▶ WHAT IS BEING ASKED: Please return only the lines from the one holding "ction surprenante et écologique qui donnera" through the one holding "à préserver un environnement naturel. Les 40", exactly as they appear in the records below, both ends included.

▶ EXTRACTED MATERIAL:
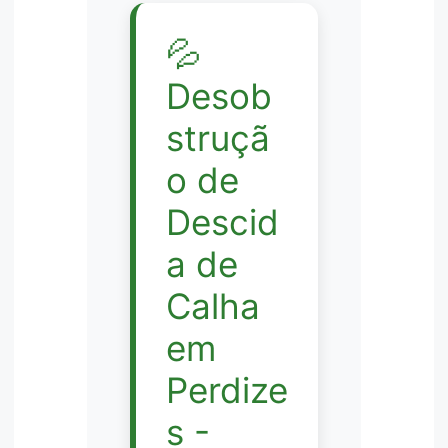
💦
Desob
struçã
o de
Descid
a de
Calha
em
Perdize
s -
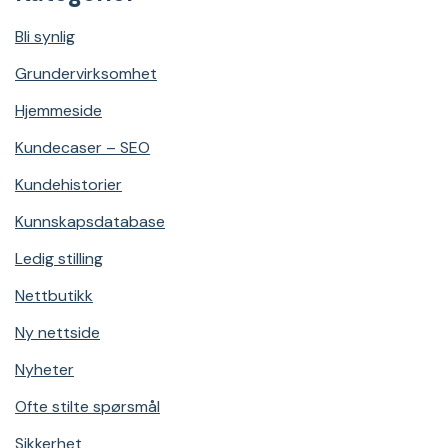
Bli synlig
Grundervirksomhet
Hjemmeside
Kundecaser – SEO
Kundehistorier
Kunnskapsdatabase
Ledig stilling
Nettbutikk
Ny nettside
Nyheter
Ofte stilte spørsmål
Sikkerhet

==

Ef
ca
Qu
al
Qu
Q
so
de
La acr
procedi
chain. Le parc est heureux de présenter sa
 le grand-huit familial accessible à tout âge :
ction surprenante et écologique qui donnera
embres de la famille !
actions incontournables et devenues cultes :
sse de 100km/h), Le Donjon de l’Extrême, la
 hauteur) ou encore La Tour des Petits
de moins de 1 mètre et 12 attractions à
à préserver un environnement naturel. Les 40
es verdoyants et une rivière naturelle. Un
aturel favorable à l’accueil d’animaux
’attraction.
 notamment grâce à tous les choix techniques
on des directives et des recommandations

* * *

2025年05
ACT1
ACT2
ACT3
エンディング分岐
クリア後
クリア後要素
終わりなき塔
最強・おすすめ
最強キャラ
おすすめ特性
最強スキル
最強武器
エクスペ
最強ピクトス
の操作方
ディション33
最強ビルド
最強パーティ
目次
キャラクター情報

▶ PROBLEM SOLUTION:
ction surprenante et écologique qui donnera
embres de la famille !
actions incontournables et devenues cultes :
sse de 100km/h), Le Donjon de l’Extrême, la
 hauteur) ou encore La Tour des Petits
de moins de 1 mètre et 12 attractions à
à préserver un environnement naturel. Les 40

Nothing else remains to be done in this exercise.